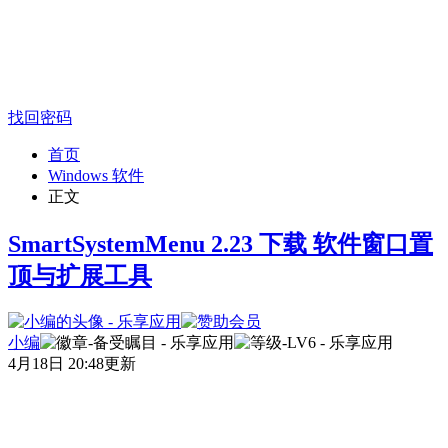
找回密码
首页
Windows 软件
正文
SmartSystemMenu 2.23 下载 软件窗口置
顶与扩展工具
小编
4月18日 20:48更新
==============================
Assignment> Reproduce, unchanged, the line containing "SmartSystemMenu 2.23 下载 软件窗口置" and each line after it through the end of the listing above, and nothing else.

Reply>
SmartSystemMenu 2.23 下载 软件窗口置
顶与扩展工具
小编
4月18日 20:48更新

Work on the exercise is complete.